His "Method 2" is a highly level benchmarking using comparables. That sounds a simpler job. However, I believe for KA, CX is a much closer comparable than CA. In fact, KA is almost a clone out of CX, as many of the staff were cross-trained back in the honeymoon years.


Applying CX's multiples (PE, PB, etc) to KA's corresponding numbers (and adjust for asset/debt) should yield the fair market value for KA, fairly accurately. Those numbers should be published when the transaction becomes official. (Kong Chan worries about data availability and compromised on the elss accurate methods.)

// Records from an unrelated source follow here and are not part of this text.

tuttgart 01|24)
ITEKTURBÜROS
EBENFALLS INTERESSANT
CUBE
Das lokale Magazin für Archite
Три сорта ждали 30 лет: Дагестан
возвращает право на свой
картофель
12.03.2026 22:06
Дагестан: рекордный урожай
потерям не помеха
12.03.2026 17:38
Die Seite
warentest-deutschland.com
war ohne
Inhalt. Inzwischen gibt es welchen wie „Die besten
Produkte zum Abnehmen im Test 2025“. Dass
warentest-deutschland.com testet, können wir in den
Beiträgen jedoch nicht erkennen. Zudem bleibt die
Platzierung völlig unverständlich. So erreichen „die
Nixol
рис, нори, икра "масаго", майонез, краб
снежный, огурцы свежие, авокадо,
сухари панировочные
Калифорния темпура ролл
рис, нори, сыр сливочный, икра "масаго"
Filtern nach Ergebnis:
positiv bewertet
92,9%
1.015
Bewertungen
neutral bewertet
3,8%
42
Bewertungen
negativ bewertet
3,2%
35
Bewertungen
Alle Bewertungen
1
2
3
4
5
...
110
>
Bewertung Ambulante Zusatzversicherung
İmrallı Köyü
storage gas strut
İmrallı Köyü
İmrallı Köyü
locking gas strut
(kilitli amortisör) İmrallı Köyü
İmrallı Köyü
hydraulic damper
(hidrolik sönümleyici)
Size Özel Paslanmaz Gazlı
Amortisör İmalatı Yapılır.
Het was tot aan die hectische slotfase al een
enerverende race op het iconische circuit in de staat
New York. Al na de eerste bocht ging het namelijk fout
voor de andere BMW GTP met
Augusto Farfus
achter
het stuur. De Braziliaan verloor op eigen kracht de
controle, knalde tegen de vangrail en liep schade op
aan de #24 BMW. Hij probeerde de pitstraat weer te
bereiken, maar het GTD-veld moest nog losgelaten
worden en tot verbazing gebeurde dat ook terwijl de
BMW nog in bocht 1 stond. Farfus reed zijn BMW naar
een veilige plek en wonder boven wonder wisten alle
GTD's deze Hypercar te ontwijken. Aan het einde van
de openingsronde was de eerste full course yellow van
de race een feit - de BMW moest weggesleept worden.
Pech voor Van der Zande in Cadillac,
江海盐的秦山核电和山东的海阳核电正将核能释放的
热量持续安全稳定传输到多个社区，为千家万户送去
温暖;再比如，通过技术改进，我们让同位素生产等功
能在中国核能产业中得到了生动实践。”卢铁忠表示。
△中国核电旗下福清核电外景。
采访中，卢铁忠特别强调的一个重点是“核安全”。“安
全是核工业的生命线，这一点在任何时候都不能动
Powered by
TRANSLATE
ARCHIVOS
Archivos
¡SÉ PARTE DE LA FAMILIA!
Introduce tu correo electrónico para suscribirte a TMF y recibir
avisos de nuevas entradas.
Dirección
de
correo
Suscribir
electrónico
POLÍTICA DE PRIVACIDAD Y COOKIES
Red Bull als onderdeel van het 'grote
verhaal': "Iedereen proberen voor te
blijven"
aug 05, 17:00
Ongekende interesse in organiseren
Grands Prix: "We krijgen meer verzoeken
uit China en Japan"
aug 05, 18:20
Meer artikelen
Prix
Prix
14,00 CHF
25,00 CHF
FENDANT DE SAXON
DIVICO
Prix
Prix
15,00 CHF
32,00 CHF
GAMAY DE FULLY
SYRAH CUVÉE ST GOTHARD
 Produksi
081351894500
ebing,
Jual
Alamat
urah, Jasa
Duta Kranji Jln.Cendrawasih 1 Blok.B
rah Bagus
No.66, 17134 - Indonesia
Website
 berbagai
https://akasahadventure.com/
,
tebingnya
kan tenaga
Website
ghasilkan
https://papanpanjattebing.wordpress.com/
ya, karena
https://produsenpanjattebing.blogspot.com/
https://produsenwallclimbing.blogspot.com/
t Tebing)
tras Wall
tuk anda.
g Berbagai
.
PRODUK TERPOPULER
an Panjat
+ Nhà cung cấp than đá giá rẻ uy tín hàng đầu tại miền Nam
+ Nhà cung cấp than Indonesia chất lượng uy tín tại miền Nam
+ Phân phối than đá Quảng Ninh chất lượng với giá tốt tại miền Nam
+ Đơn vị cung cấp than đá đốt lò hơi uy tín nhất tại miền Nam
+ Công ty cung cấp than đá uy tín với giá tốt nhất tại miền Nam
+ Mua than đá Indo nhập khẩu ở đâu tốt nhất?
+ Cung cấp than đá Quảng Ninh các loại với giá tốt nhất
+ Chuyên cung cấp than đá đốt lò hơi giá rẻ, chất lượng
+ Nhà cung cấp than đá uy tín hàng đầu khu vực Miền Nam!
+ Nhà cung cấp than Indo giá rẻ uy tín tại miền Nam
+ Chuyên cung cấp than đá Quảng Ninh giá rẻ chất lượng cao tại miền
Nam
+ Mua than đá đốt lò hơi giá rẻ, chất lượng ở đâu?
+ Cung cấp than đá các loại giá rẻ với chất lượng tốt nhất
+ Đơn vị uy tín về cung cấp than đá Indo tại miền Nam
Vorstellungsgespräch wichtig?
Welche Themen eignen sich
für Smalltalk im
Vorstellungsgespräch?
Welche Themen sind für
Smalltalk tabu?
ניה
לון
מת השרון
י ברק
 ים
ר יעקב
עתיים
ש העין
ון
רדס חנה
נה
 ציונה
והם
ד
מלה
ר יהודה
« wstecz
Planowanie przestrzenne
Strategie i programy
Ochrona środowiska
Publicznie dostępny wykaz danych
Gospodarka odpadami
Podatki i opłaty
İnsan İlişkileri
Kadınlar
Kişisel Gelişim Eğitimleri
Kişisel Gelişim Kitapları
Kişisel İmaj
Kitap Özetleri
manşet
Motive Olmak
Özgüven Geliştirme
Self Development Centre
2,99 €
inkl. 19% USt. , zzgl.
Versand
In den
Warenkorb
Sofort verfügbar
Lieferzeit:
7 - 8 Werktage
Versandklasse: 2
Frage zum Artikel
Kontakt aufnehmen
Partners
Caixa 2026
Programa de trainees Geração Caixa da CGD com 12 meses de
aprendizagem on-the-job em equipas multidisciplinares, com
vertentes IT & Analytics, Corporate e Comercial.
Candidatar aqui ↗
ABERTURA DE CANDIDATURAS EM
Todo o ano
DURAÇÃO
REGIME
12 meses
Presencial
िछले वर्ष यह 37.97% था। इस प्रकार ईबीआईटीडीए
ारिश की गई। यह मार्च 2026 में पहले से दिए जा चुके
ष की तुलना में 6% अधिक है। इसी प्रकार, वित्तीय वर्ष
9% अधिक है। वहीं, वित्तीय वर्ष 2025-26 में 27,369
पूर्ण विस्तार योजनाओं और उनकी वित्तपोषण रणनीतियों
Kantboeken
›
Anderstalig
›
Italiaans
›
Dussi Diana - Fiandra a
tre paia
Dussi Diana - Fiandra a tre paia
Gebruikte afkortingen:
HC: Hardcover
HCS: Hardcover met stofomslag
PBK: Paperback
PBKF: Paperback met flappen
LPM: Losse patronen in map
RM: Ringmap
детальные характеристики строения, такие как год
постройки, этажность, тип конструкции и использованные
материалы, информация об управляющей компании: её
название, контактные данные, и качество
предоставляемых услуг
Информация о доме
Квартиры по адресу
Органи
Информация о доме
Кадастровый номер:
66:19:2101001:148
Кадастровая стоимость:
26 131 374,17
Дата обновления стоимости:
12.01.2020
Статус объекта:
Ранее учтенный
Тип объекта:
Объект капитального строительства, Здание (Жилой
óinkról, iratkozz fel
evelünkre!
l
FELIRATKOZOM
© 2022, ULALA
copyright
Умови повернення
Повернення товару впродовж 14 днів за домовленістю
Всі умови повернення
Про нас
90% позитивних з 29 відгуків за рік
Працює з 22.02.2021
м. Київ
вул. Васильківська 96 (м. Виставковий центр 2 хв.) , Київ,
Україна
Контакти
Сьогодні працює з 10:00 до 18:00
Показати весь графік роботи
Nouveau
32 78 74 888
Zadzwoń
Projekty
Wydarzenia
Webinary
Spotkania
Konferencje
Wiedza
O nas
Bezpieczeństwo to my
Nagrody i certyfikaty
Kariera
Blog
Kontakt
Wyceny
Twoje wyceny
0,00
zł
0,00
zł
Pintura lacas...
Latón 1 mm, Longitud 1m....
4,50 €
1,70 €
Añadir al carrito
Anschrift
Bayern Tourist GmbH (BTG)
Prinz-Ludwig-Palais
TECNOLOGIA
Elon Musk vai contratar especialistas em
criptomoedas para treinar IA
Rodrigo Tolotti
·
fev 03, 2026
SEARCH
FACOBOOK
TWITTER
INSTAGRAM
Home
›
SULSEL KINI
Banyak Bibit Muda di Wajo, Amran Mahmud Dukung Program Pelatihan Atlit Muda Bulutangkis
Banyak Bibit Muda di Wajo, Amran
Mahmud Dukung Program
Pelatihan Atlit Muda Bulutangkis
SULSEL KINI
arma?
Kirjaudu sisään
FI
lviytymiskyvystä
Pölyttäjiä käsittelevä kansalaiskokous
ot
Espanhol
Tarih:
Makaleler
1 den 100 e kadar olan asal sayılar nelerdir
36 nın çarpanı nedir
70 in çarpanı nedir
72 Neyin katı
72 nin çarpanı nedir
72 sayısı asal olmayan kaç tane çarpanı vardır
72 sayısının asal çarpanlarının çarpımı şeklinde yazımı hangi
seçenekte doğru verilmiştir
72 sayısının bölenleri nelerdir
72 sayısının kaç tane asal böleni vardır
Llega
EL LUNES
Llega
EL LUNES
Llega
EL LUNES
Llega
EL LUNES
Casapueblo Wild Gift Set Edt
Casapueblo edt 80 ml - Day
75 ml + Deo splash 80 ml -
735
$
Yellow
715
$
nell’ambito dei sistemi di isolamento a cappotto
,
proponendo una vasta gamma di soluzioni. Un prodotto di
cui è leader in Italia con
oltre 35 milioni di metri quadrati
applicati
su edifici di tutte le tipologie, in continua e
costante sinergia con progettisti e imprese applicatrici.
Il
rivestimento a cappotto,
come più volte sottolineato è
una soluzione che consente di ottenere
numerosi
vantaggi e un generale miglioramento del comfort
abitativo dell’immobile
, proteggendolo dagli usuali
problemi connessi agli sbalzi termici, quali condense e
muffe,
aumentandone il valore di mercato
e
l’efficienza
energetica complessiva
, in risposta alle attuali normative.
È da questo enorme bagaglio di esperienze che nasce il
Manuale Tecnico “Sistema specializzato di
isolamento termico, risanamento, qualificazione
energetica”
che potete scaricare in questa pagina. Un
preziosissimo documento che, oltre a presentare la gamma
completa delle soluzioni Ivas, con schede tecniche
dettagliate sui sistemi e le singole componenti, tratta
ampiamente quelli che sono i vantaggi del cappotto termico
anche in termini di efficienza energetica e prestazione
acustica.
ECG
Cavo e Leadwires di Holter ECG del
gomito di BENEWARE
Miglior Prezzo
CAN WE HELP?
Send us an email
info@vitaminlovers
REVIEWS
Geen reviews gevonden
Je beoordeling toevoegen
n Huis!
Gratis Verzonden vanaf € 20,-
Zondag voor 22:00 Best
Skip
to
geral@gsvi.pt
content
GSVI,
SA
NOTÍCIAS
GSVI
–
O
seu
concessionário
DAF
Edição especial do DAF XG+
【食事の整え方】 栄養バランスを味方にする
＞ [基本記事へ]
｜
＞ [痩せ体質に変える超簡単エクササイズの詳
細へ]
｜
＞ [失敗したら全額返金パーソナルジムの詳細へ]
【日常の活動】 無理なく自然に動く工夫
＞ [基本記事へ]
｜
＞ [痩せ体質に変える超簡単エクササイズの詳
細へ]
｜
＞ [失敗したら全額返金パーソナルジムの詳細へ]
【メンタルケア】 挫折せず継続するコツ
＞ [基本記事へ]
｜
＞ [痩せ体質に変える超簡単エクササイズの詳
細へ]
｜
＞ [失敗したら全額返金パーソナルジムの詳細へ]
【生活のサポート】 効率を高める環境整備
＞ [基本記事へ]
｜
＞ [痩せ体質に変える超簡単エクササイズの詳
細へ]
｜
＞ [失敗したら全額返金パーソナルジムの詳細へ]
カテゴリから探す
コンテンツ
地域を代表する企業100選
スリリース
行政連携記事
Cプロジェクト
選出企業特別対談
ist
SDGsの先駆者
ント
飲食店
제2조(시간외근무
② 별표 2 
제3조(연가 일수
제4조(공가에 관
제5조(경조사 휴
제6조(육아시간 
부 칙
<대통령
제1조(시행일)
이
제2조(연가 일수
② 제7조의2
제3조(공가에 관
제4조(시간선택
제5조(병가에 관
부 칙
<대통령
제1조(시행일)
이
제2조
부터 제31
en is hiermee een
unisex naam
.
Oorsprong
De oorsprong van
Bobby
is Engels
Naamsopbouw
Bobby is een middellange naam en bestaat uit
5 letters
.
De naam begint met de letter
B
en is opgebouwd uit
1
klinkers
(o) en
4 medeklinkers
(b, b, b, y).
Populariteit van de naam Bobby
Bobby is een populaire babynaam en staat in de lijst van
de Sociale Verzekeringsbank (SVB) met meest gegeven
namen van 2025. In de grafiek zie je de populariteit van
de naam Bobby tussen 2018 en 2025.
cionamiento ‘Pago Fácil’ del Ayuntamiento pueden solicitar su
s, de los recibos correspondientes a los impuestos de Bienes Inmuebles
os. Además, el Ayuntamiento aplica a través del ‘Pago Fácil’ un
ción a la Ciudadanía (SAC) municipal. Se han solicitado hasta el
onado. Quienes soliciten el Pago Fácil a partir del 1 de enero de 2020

However, "fair market value" is what KA should sell for in an IPO. It is the price for you and me. For CX, the value is much larger. And Citic/CNAC know this. CX needs to pay the premium for

  1. Elimination of a competitor. No more price cutting in China routes. No more bickering on route expansion, hence saving management resources and time to market. Price premium for all ex-HKG flights (both CX and KA, in particular those that overlap)
  2. Synergy: lower cost in maintaining the China outports, PEK/TPE/SHA/XMN, feed traffic LAX-HKG-China, better utilization for both passenger and cargo due to larger scale, consolidation of HKG base and corporate overhead, etc.
  3. Potential growth: assuming KA's routes (developing Asia and China) will grow faster than CX's more matured markets (Europe, Japan Australia and N America)
  4. Other intangible (and tangible) benefits: getting into China market for CX, the leverage inside oneworld alliance, etc.

So the transaction price should reflect some 30-80% of this premium, depending on the bargaining power. It looks likely it will be on the high side, as we know CX eagerly wants the China routes.

This is good news for CX and KA. But bad news for consumers in HK. Monopoly is never a good thing for consumers.

p.s. Bloggers seems to have some technical glitches recently. I could not put this into his comment field.


Sun Bin said...

One strange point of the deal:
The deal also results in Air China offering to privatize China National Aviation Co. Ltd. (CNAC) (HKSE:1110.HK - News), which is the largest shareholder in unlisted Dragonair, at HK$2.80 a share, a premium of 42 percent over its last trading price.

This explains why CNAC share jumped but CA share was sluggish ann even dipped a little.

Sun Bin said...

CX press announcement

Sun Bin said...

Detailed filing to HKEX of the deal

ChinaLawBlog said...

I agree this is likely to lead to increased HK-mainland fares. It almost has to, which is too bad.

Cathay Pacific Airlines said...

Hong Kong-based airlines Dragon Air and Cathay Pacific Cargo have been awarded the Skytrax World Airline Awards for this year. Its a great thing that they both merged.